Cognitive Science (COGS)
  • COGS 220: Information Visualization
  • COGS 230: Topics in Human-Computer Interaction
  • COGS 231: Design Seminar on Human-Centered Programming
  • COGS 260: Crowdsourcing
Communication (COMM/COGR)
  • COMM 106i: Internet Industries
  • COMM 201D: Methods in Media Archaeology
  • COMM 201D: Methods in Material Culture
  • COMM 243: Media Technologies
  • COMM 275: Advanced topics in Communication: Histories of the Senses
  • COGR 275: Design and Politics*
  • COGR 275: Mediated Ability: Media, Technology, and [Dis]ability*
  • COGR 275: Ability/Cultures of Care*
  • COMM 275: Advanced topics in Communication: Designing for Access*
  • COMM 275: Advanced topics in Communication: Disabling Modernism*
Computer Science and Engineering (CSE)
  • CSE 118 – Ubiquitous Computing
  • CSE 165 – VR User Interaction and Technology
  • CSE 176A – Healthcare Robotics
  • CSE 170 – Human-Computer Interaction Design
  • CSE 194 – Race, Gender, and Computing*
  • CSE 210: Principles of Software Engineering
  • CSE 216: Interaction Design Research (cross-listed with COGSCI 230)
  • CSE 217 (formerly 190/291) – Human-Centered Computing for Health
  • CSE 218: Advanced Topics in Software Engineering- Ubiquitous Computing
  • CSE 276B: Human-Robot Interaction
  • CSE 276D – Healthcare Robotics
  • CSE 291 – Programmers are People Too with Prof. Michael Coblenz
  • CSE 291 – Design and Deployment of Internet of Things Devices with Prof. Pat Pannuto
  • CSE 291 – Security, Privacy, and User Experience with Prof. Imani Munyaka
  • CSE 291 – Antisocial Computing with Prof. Kristen Vaccaro
  • CSE 291- Social Computing with Prof. Kristen Vaccaro
  • CSE 291 – Usable Security and Privacy with Prof. Imani Sherman
  • CSE 291 – Towards Human-Centered AI with Prof. Nadir Weibel*
  • CSE 291 – Antisocial Computing with Prof. Kristen Vaccaro*
  • CSE 291 – Computing Education Research
  • CSE 291 (upcoming) – Critical Analysis and Computing with Prof. Pat Pannuto*
Design (DSGN)
  • DSGN 100: Prototyping (2 or 3 sections)
  • DSGN 160: Civic Design
  • DSGN 260: Human-Centered Design and Complex Sociotechnical Systems.
Rady School of Management (MGT)
  • MGT 452: New Product Development
Electrical and Computer Engineering (ECE)
  • ECE 284: Mobile Health Device Design. 
Herbert Wertheim School of Public Health and Human Longevity Science
  • FMPH 191: Critical Digital Health Course (Spring)
  • FMPH 270A: Cultural Perceptions about Health and Disease*
  • FMPH 413: Ethics in Public Health Research and Practice (Fall)*
  • FMPH 428: Dissemination and Implementation, Policy, and Health Services in Mental Health
  • FMPH 430: Technology + Precision Health (Fall)
  • FMPH 460: Design and Public Health (Winter)*
  • FMPH 491: Community Academic Partnerships (Spring)

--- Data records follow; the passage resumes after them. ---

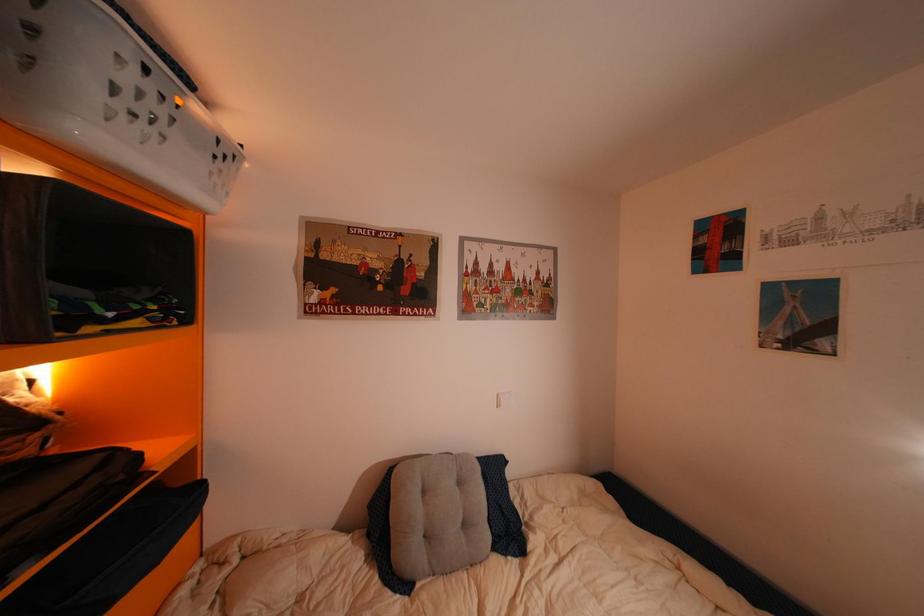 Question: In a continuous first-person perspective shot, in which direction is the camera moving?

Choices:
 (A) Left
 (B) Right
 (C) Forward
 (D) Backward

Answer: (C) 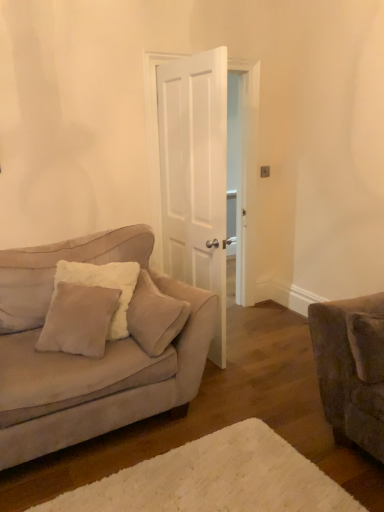 Question: Is suede couch at left behind beige plush pillow at left, which is the 2th pillow from left to right?

Choices:
 (A) no
 (B) yes

Answer: (A)

Question: Is suede couch at left at the left side of beige plush pillow at left, which is the 2th pillow from left to right?

Choices:
 (A) yes
 (B) no

Answer: (A)

Question: From the image's perspective, is suede couch at left above beige plush pillow at left, which is the 2th pillow from left to right?

Choices:
 (A) no
 (B) yes

Answer: (A)

Question: Does suede couch at left come in front of beige plush pillow at left, marked as the second pillow in a right-to-left arrangement?

Choices:
 (A) yes
 (B) no

Answer: (A)

Question: Considering the relative sizes of suede couch at left and beige plush pillow at left, marked as the second pillow in a right-to-left arrangement, in the image provided, is suede couch at left bigger than beige plush pillow at left, marked as the second pillow in a right-to-left arrangement,?

Choices:
 (A) yes
 (B) no

Answer: (A)

Question: Is white fluffy rug at lower center taller or shorter than suede couch at left?

Choices:
 (A) short
 (B) tall

Answer: (A)

Question: In the image, is white fluffy rug at lower center on the left side or the right side of suede couch at left?

Choices:
 (A) left
 (B) right

Answer: (B)

Question: Considering the positions of white fluffy rug at lower center and suede couch at left in the image, is white fluffy rug at lower center bigger or smaller than suede couch at left?

Choices:
 (A) big
 (B) small

Answer: (B)

Question: Is white fluffy rug at lower center inside the boundaries of suede couch at left, or outside?

Choices:
 (A) inside
 (B) outside

Answer: (B)

Question: From a real-world perspective, is white matte door at center positioned above or below beige plush pillow at left, marked as the second pillow in a right-to-left arrangement?

Choices:
 (A) below
 (B) above

Answer: (B)

Question: From the image's perspective, is white matte door at center positioned above or below beige plush pillow at left, marked as the second pillow in a right-to-left arrangement?

Choices:
 (A) below
 (B) above

Answer: (B)

Question: From their relative heights in the image, would you say white matte door at center is taller or shorter than beige plush pillow at left, marked as the second pillow in a right-to-left arrangement?

Choices:
 (A) tall
 (B) short

Answer: (A)

Question: Is point (152, 256) closer or farther from the camera than point (163, 307)?

Choices:
 (A) closer
 (B) farther

Answer: (B)

Question: Looking at the image, does white matte door at center seem bigger or smaller compared to white fluffy rug at lower center?

Choices:
 (A) big
 (B) small

Answer: (A)

Question: Relative to white fluffy rug at lower center, is white matte door at center in front or behind?

Choices:
 (A) behind
 (B) front

Answer: (A) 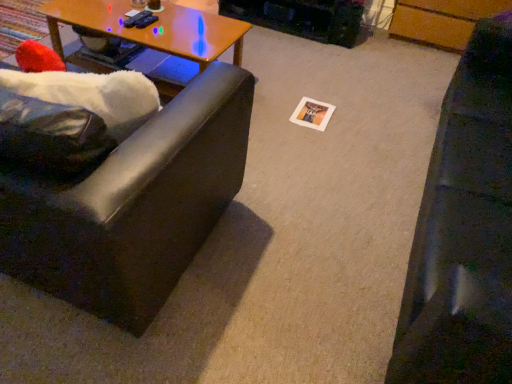 Question: From a real-world perspective, does matte black couch at left, which is counted as the 2th studio couch, starting from the right, stand above matte brown coffee cup at upper center?

Choices:
 (A) yes
 (B) no

Answer: (B)

Question: Can you confirm if matte black couch at left, which is counted as the 2th studio couch, starting from the right, is bigger than matte brown coffee cup at upper center?

Choices:
 (A) yes
 (B) no

Answer: (A)

Question: Is matte black couch at left, which is counted as the first studio couch, starting from the left, not inside matte brown coffee cup at upper center?

Choices:
 (A) yes
 (B) no

Answer: (A)

Question: From the image's perspective, would you say matte black couch at left, which is counted as the first studio couch, starting from the left, is shown under matte brown coffee cup at upper center?

Choices:
 (A) yes
 (B) no

Answer: (A)

Question: Does matte black couch at left, which is counted as the 2th studio couch, starting from the right, have a greater width compared to matte brown coffee cup at upper center?

Choices:
 (A) yes
 (B) no

Answer: (A)

Question: From the image's perspective, is matte black couch at left, which is counted as the 2th studio couch, starting from the right, on matte brown coffee cup at upper center?

Choices:
 (A) no
 (B) yes

Answer: (A)

Question: Is wooden at left inside matte black couch at left, which is counted as the 2th studio couch, starting from the right?

Choices:
 (A) no
 (B) yes

Answer: (A)

Question: Is matte black couch at left, which is counted as the 2th studio couch, starting from the right, smaller than wooden at left?

Choices:
 (A) no
 (B) yes

Answer: (A)

Question: From the image's perspective, would you say matte black couch at left, which is counted as the first studio couch, starting from the left, is shown under wooden at left?

Choices:
 (A) yes
 (B) no

Answer: (A)

Question: Is the position of matte black couch at left, which is counted as the first studio couch, starting from the left, more distant than that of wooden at left?

Choices:
 (A) yes
 (B) no

Answer: (B)

Question: Is matte black couch at left, which is counted as the first studio couch, starting from the left, shorter than wooden at left?

Choices:
 (A) no
 (B) yes

Answer: (A)

Question: Are matte black couch at left, which is counted as the first studio couch, starting from the left, and wooden at left making contact?

Choices:
 (A) yes
 (B) no

Answer: (B)

Question: Does wooden at left have a larger size compared to matte brown coffee cup at upper center?

Choices:
 (A) no
 (B) yes

Answer: (B) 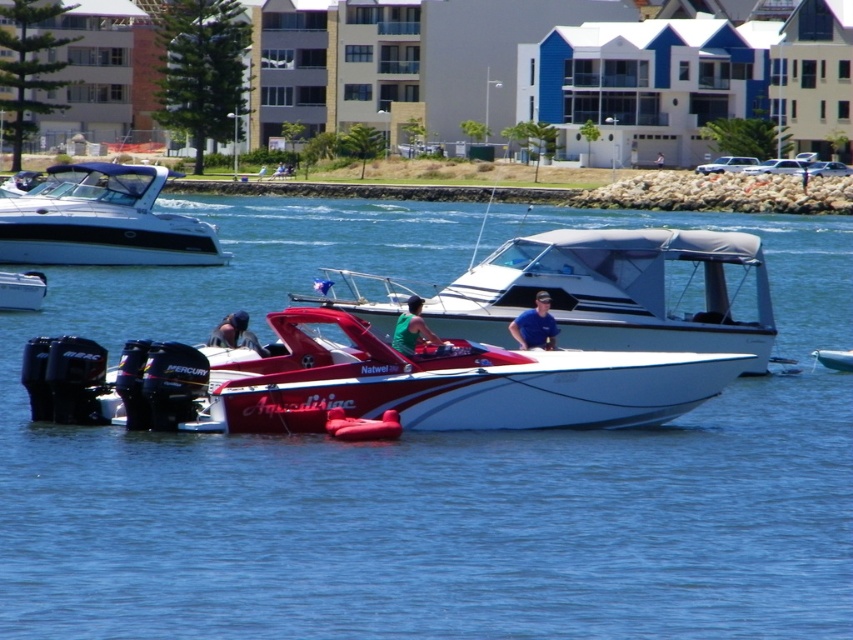 Question: Considering the real-world distances, which object is closest to the white glossy water at center?

Choices:
 (A) white glossy dinghy at lower right
 (B) green matte shirt at center
 (C) metallic silver boat at lower left

Answer: (B)

Question: Is green matte shirt at center bigger than matte black helmet at lower left?

Choices:
 (A) no
 (B) yes

Answer: (A)

Question: Observing the image, what is the correct spatial positioning of white glossy motorboat at upper left in reference to metallic silver boat at lower left?

Choices:
 (A) right
 (B) left

Answer: (B)

Question: Among these points, which one is farthest from the camera?

Choices:
 (A) (247, 340)
 (B) (831, 330)

Answer: (B)

Question: Is white glossy water at center below matte black helmet at lower left?

Choices:
 (A) yes
 (B) no

Answer: (B)

Question: Which point is closer to the camera taking this photo?

Choices:
 (A) (25, 275)
 (B) (410, 352)

Answer: (B) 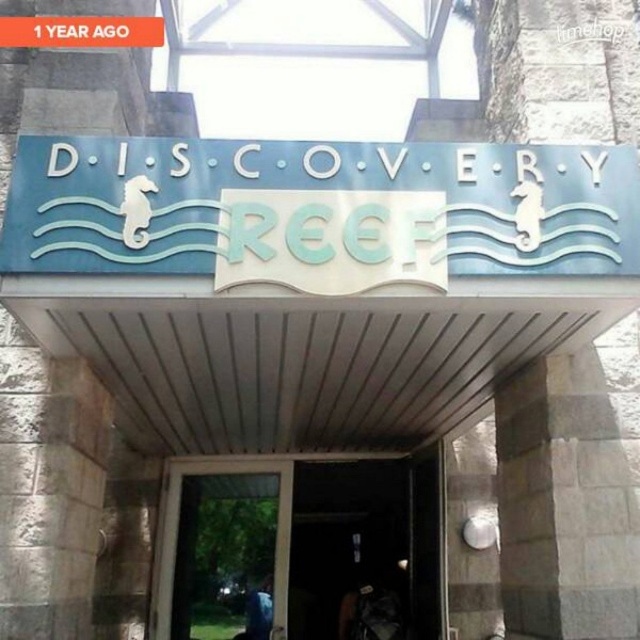 Who is shorter, blue matte sign at upper center or transparent glass door at center?

blue matte sign at upper center

Which is more to the right, blue matte sign at upper center or transparent glass door at center?

blue matte sign at upper center is more to the right.

You are a GUI agent. You are given a task and a screenshot of the screen. Output one action in this format:
    pyautogui.click(x=<x>, y=<y>)
    Task: Click on the blue matte sign at upper center
    The image size is (640, 640).
    Given the screenshot: What is the action you would take?
    pyautogui.click(x=320, y=211)

Does blue matte sign at upper center lie in front of blue metallic sign at upper center?

Yes, blue matte sign at upper center is in front of blue metallic sign at upper center.

Looking at this image, who is positioned more to the right, blue matte sign at upper center or blue metallic sign at upper center?

blue matte sign at upper center is more to the right.

What do you see at coordinates (320, 211) in the screenshot?
I see `blue matte sign at upper center` at bounding box center [320, 211].

What are the coordinates of `blue matte sign at upper center` in the screenshot? It's located at (320, 211).

Is transparent glass door at center to the right of blue metallic sign at upper center from the viewer's perspective?

Correct, you'll find transparent glass door at center to the right of blue metallic sign at upper center.

Is transparent glass door at center below blue metallic sign at upper center?

Yes, transparent glass door at center is below blue metallic sign at upper center.

Where is `transparent glass door at center`? The height and width of the screenshot is (640, 640). transparent glass door at center is located at coordinates (301, 548). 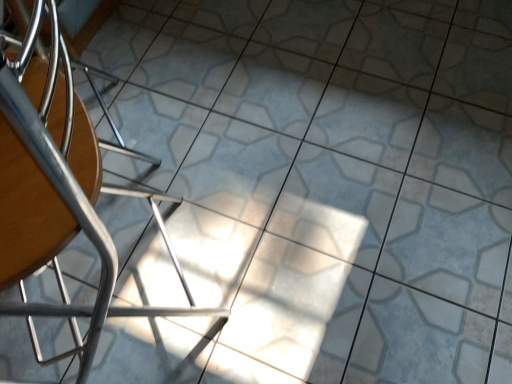 Locate an element on the screen. matte wood chair at left is located at coordinates (68, 195).

What do you see at coordinates (68, 195) in the screenshot? I see `matte wood chair at left` at bounding box center [68, 195].

Image resolution: width=512 pixels, height=384 pixels. In order to click on matte wood chair at left in this screenshot , I will do `click(68, 195)`. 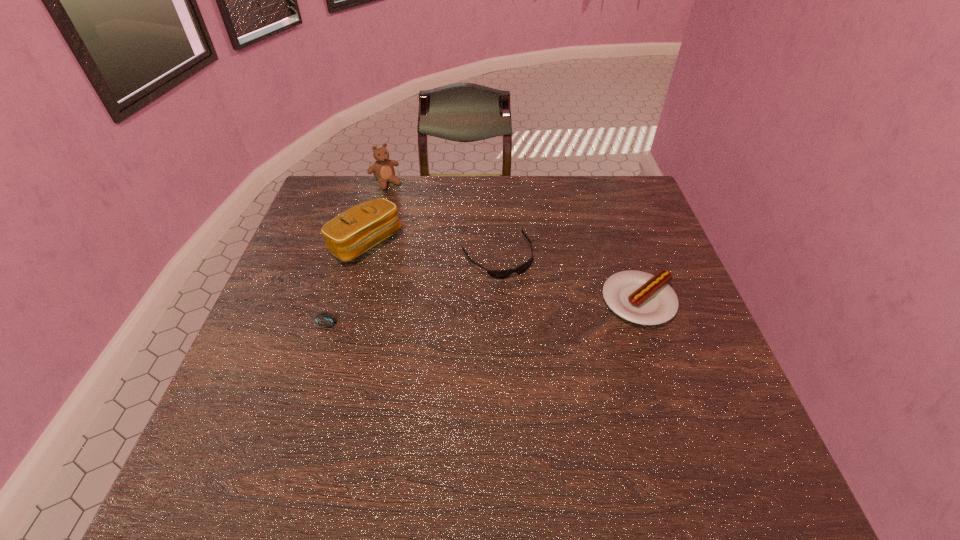 Locate an element on the screen. The image size is (960, 540). vacant space on the desktop that is between the mouse and the rightmost object and is positioned on the zipper side of the fourth shortest object is located at coordinates (455, 316).

What are the coordinates of `vacant space on the desktop that is between the mouse and the third tallest object and is positioned on the front-facing side of the tallest object` in the screenshot? It's located at (492, 314).

Locate an element on the screen. The width and height of the screenshot is (960, 540). vacant space on the desktop that is between the mouse and the rightmost object and is positioned on the front-facing side of the second object from right to left is located at coordinates (532, 310). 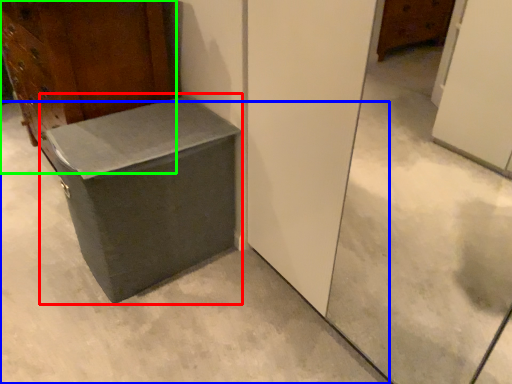 Question: Estimate the real-world distances between objects in this image. Which object is farther from cardboard box (highlighted by a red box), concrete (highlighted by a blue box) or furniture (highlighted by a green box)?

Choices:
 (A) concrete
 (B) furniture

Answer: (B) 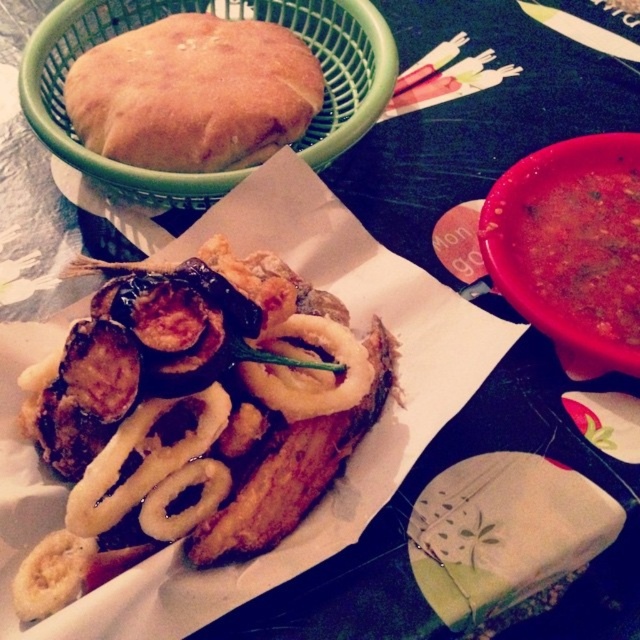 You are a food critic who wants to dip the golden crispy onion rings at center into the sauce. However, you notice the golden brown bread at upper left is blocking your way. Can you move the bread to access the sauce?

The golden crispy onion rings at center is positioned under golden brown bread at upper left, so you cannot move the bread as it is not above the onion rings but rather blocking the path. You might need to adjust the bread to access the sauce.

You are a food delivery person who needs to place a small napkin under the golden crispy onion rings at center to prevent it from getting soggy. Based on the image, where should you place the napkin relative to the other items on the plate?

The golden crispy onion rings at center is located at point (193, 416), so you should place the napkin directly under that position to protect it from the other items. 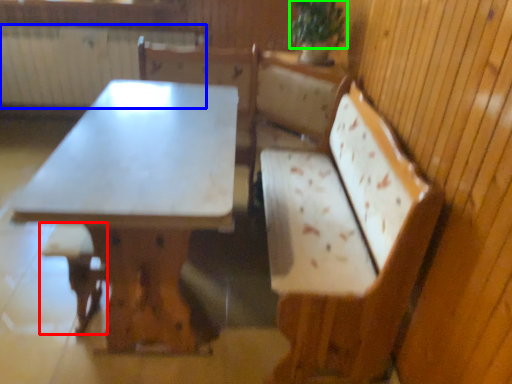 Question: Which is nearer to the step stool (highlighted by a red box)? radiator (highlighted by a blue box) or plant (highlighted by a green box).

Choices:
 (A) radiator
 (B) plant

Answer: (B) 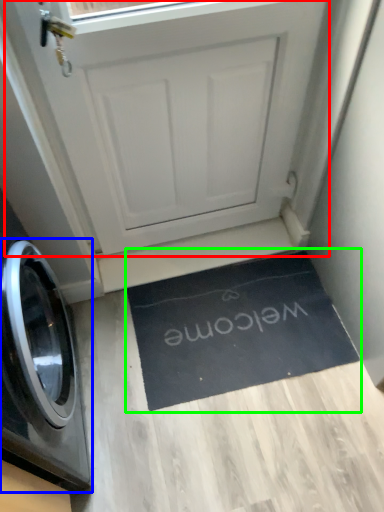 Question: Estimate the real-world distances between objects in this image. Which object is closer to screen door (highlighted by a red box), washing machine (highlighted by a blue box) or doormat (highlighted by a green box)?

Choices:
 (A) washing machine
 (B) doormat

Answer: (B) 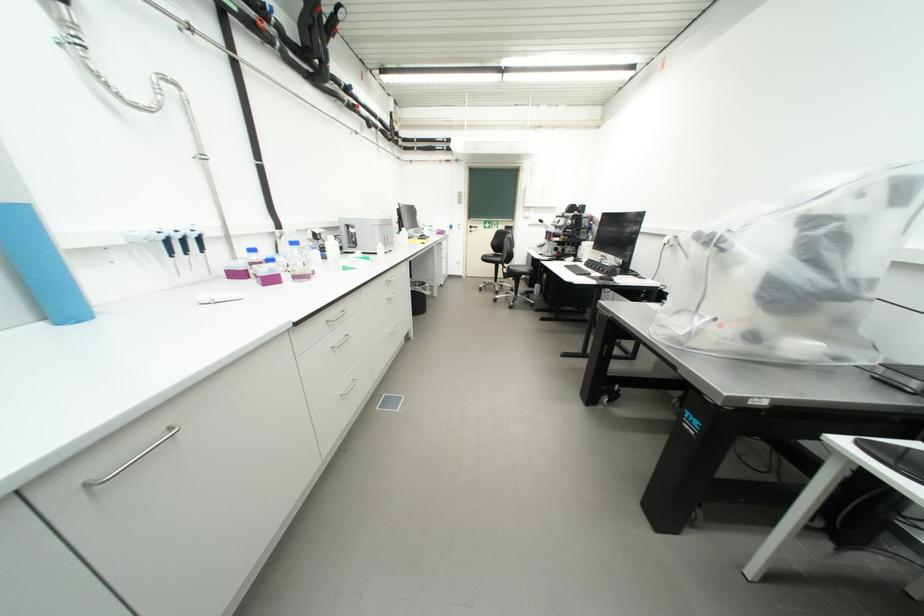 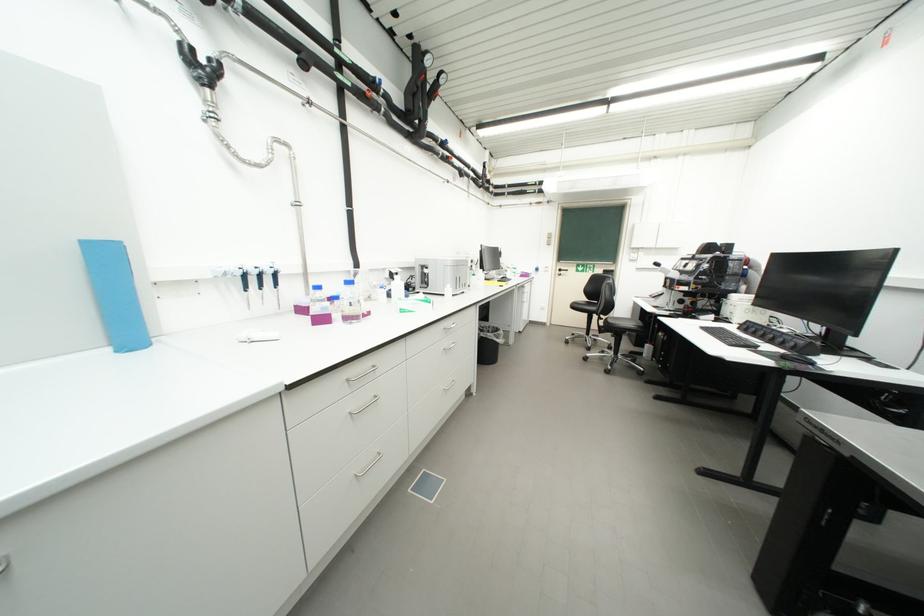 Locate, in the second image, the point that corresponds to pixel 280 282 in the first image.

(330, 321) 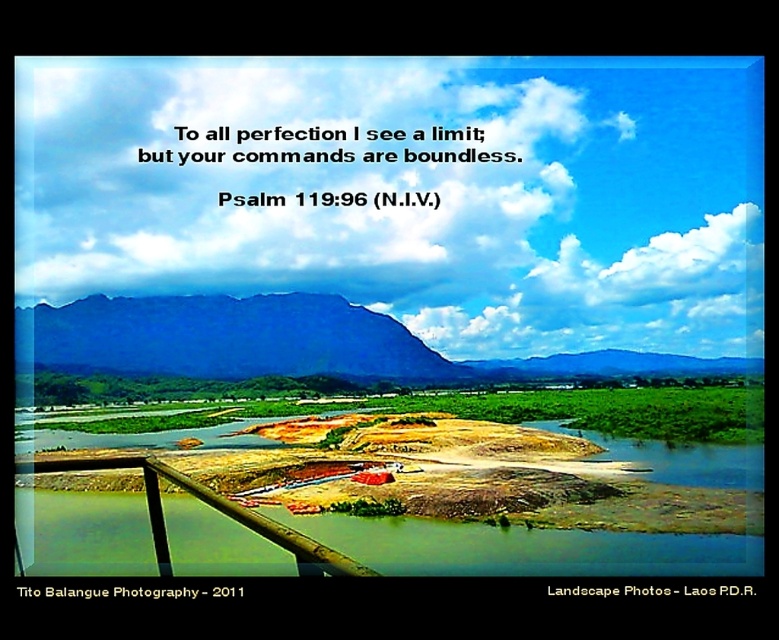 Is white fluffy cloud at upper center above brown dirt at lower center?

Yes.

Is white fluffy cloud at upper center to the left of brown dirt at lower center from the viewer's perspective?

Incorrect, white fluffy cloud at upper center is not on the left side of brown dirt at lower center.

What do you see at coordinates (409, 189) in the screenshot? The width and height of the screenshot is (779, 640). I see `white fluffy cloud at upper center` at bounding box center [409, 189].

This screenshot has width=779, height=640. In order to click on white fluffy cloud at upper center in this screenshot , I will do click(x=409, y=189).

Between point (326, 369) and point (333, 576), which one is positioned behind?

Point (326, 369)

Which of these two, blue rock mountain at center or brown wooden rail at lower left, stands taller?

blue rock mountain at center

Who is more forward, (x=407, y=349) or (x=83, y=464)?

Positioned in front is point (x=83, y=464).

This screenshot has height=640, width=779. Find the location of `blue rock mountain at center`. blue rock mountain at center is located at coordinates (226, 339).

Based on the photo, can you confirm if blue rock mountain at center is taller than brown dirt at lower center?

Indeed, blue rock mountain at center has a greater height compared to brown dirt at lower center.

Between blue rock mountain at center and brown dirt at lower center, which one appears on the right side from the viewer's perspective?

brown dirt at lower center is more to the right.

Is point (180, 362) closer to camera compared to point (382, 538)?

No, it is behind (382, 538).

The width and height of the screenshot is (779, 640). I want to click on blue rock mountain at center, so click(226, 339).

4. Power, Privileges, and Ethical Response Requirement

All students will be required to take at least one course that provides instruction and learning opportunities related to understanding issues of power, privilege, equity, marginalization, and ethical responses to these issues.

  • COGR 275 – Researching Creative Labor: Media Production Cultures

The sub-list of approved classes that meet this requirement are marked with * in the list of electives above.

Capstone, thesis, or dissertation 

There will be no capstone, thesis, or dissertation requirement for the specialization. Instead, project requirements will conform with home degree requirements on projects and advising, including no project requirement. If a home program requires a project of some kind, students will be encouraged but not required to incorporate human-centered design.